Avec cette journée d'action nationale, les
syndicats entendaient dénoncer la politique du
gouvernement de Villepin, caractérisée selon eux par une « fuite en avant libérale (3) ». Les
syndicats n'acceptent toujours pas l'institution du « contrat nouvelle embauche » qui donne le droit à un employeur de renvoyer un employé pendant deux ans sans motif. Selon le
gouvernement, cette mesure a pour objectif de relancer l'emploi en donnant plus de flexibilité aux entreprises privées, mais les
syndicats la dénoncent comme une atteinte aux droits sociaux en augmentant la précarité des emplois. En plus de l'abolition de cette loi, les
syndicats attendent un déblocage des
négociations salariales dans les secteurs public et privé, ainsi que des réponses précises aux inquiétudes des Français concernant leur propre pouvoir d'achat.
Le pouvoir d'achat des Français est un enjeu central pour l'avenir économique du pays. La nouvelle
présidente du MEDEF, le Mouvement des Entreprises de
France, Laurence Parisot, est ouverte à l'idée d'augmenter les salaires pour stabiliser le pouvoir d'achat, mais selon elle, les patrons n'en n'ont pas les moyens.
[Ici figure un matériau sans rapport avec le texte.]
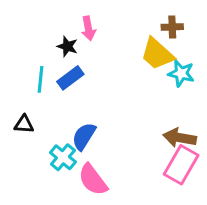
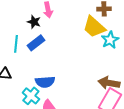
cyan star: (181, 73) -> (110, 40), turned 30
blue semicircle: (84, 136) -> (45, 82), turned -126

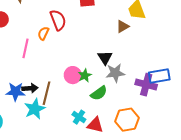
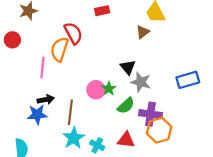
orange semicircle: (43, 33) -> (59, 49), size x1.6
gray star: (115, 73) -> (141, 82), turned 30
purple cross: (146, 85) -> (151, 114), moved
black arrow: (30, 88) -> (46, 100), moved
cyan star: (35, 109) -> (74, 138), moved
cyan cross: (79, 117) -> (97, 145), moved

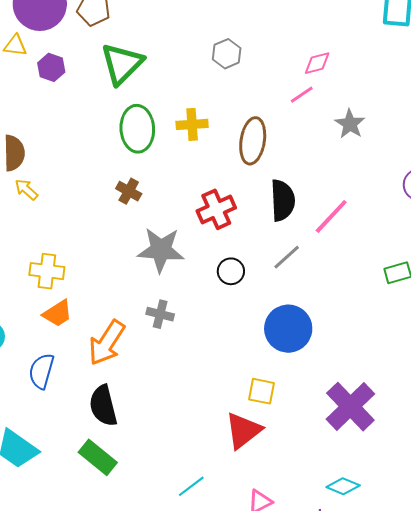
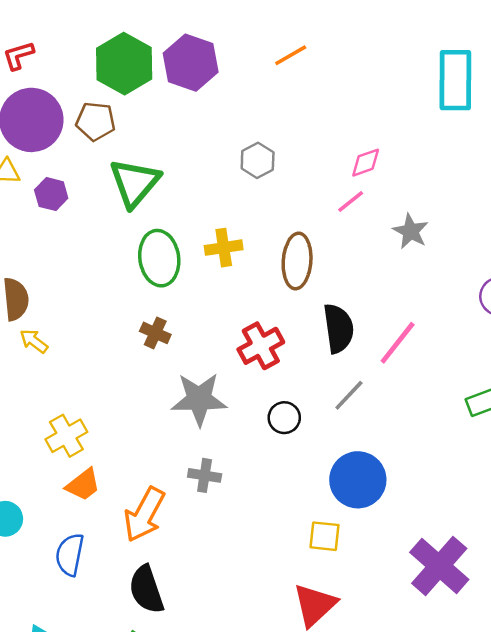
yellow cross: (47, 271) -> (66, 436), turned -32
yellow square: (262, 391) -> (325, 536), moved

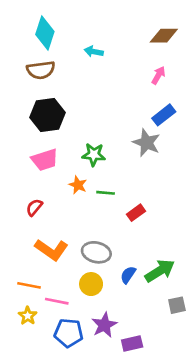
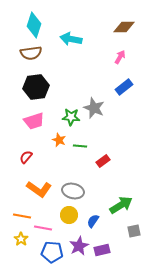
cyan arrow: (94, 52) -> (71, 39), size x1.5
gray star: (147, 143) -> (94, 108), moved
blue semicircle: (128, 275) -> (93, 221), moved
purple rectangle: (132, 343) -> (102, 250), moved

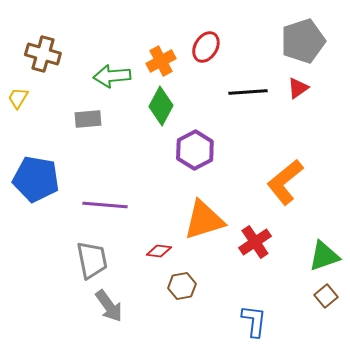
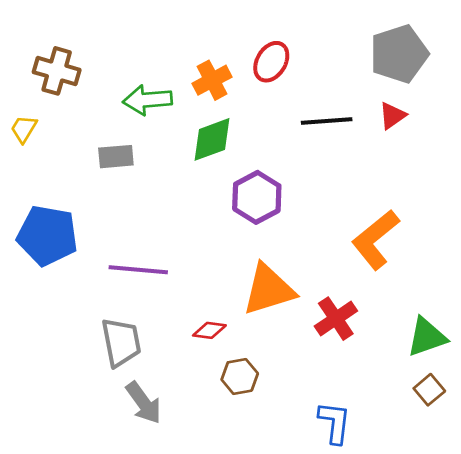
green diamond: (161, 106) -> (212, 139), turned 42

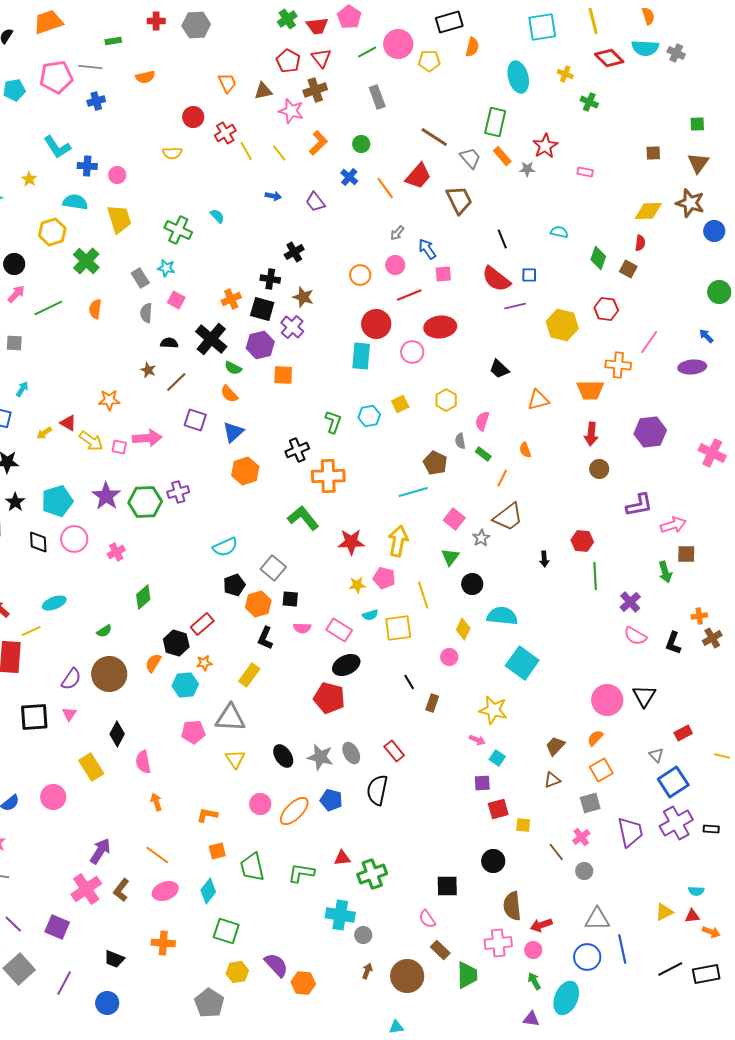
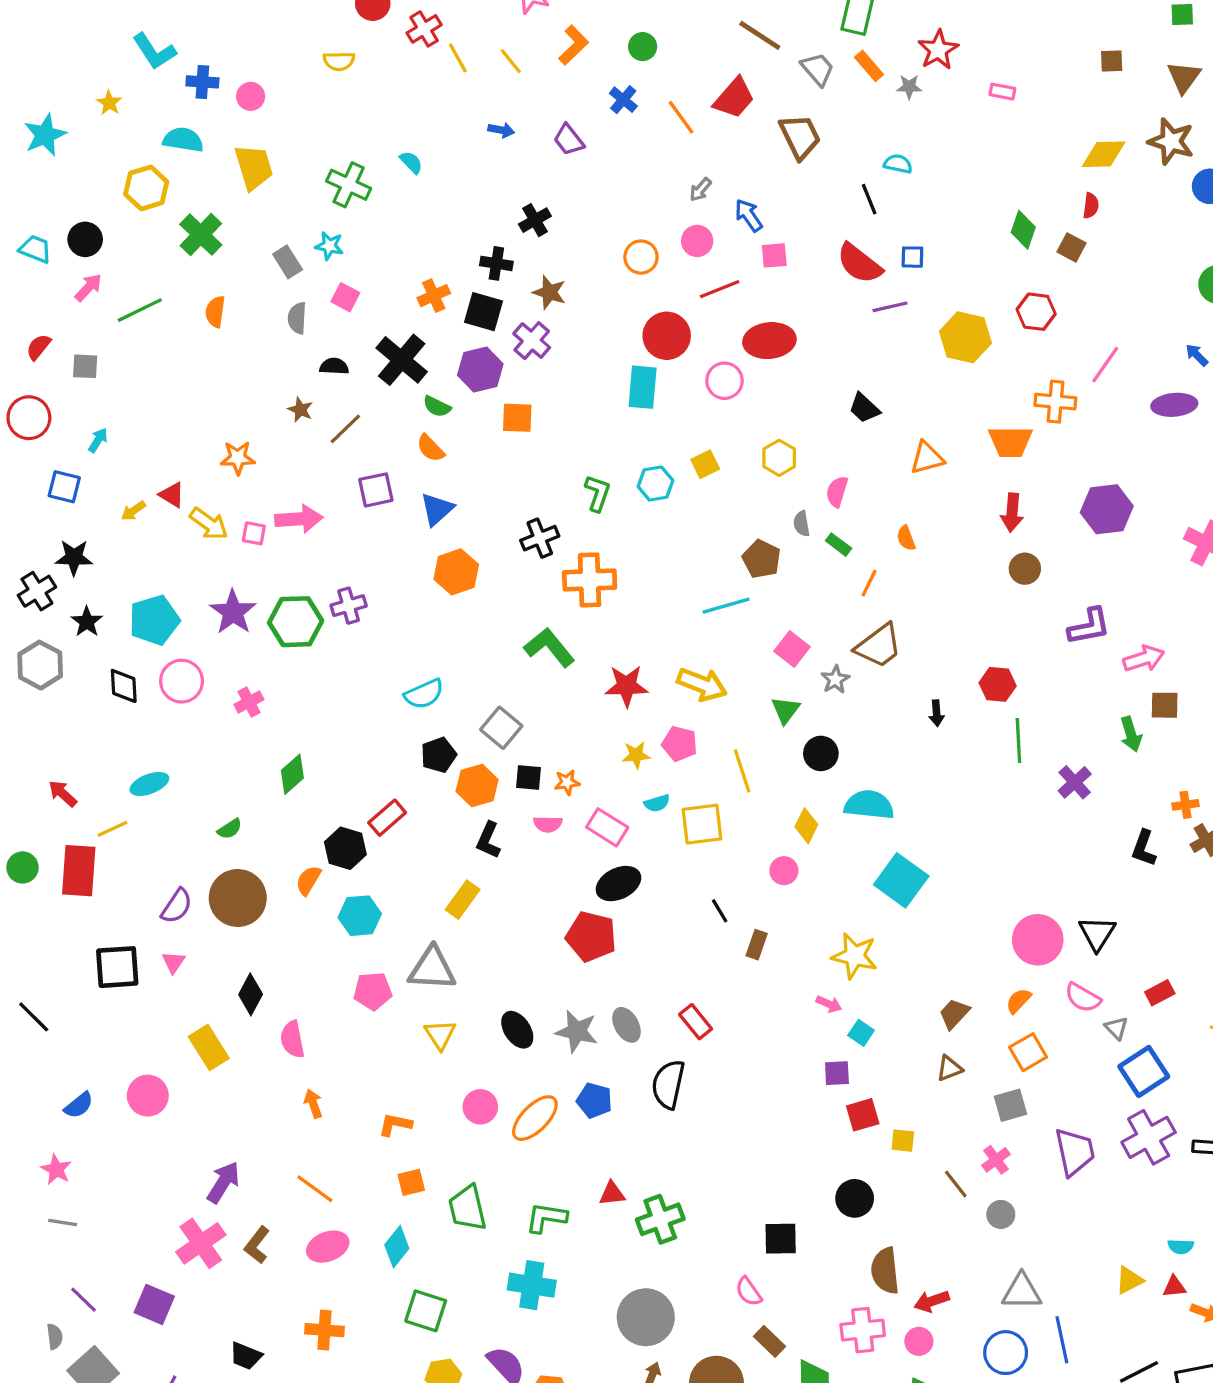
cyan semicircle: (559, 232) -> (898, 164), moved
purple square: (195, 420) -> (376, 490), turned -30
yellow arrow: (398, 541) -> (702, 684), turned 100
pink semicircle: (635, 636) -> (1083, 998), moved
orange star: (204, 663) -> (567, 782), moved
cyan cross: (340, 915) -> (532, 1285), moved
gray circle: (363, 935) -> (646, 1317), size x2.0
Ces derniers affirment que les carnets de commande de leurs entreprises sont de plus en plus minces et que la croissance économique stagne malgré les prévisions optimistes du ministre de l'Économie, des Finances et de l'Industrie, Thierry Breton. Laurence Parisot s'en prend aussi au
gouvernement français qui ne voudrait pas laisser sa chance à un véritable
libéralisme économique. Pour leur part, les
syndicats attribuent ces discours à l'hypocrisie habituelle des grandes sociétés qui font d'importants bénéfices mais refusent de tenir compte des attentes salariales de leurs employés, en plus de procéder à des licenciements au nom de la productivité.
Selon les sondages, les Français sont de plus en plus inquiets autant du côté de l'emploi que des salaires. Seulement 21% des sondés se disent « plus confiants » concernant l'avenir économique en
France alors que 75% se disent « moins confiant ». Une question sur l'avenir de la situation de l'emploi en
France donne les mêmes résultats. Malgré la mine basse de la population, le
Premier ministre Dominique de Villepin se dit attentif à ses demandes : « J'écoute le message que nous adressent les Français (?) J'entends l'impatience et parfois le découragement de certains de nos compatriotes (2) ». Il ajoute que ces manifestations sont un message lancé à toute la classe politique, tentant ainsi de diviser la faute pour mieux la gérer. Mais de Villepin sait qu'il n'a pas droit à l'erreur s'il souhaite un jour sortir de l'ombre de son ministre de l'Intérieur, Nicolas Sarkozy, l'homme le plus populaire de son
gouvernement auprès de la population.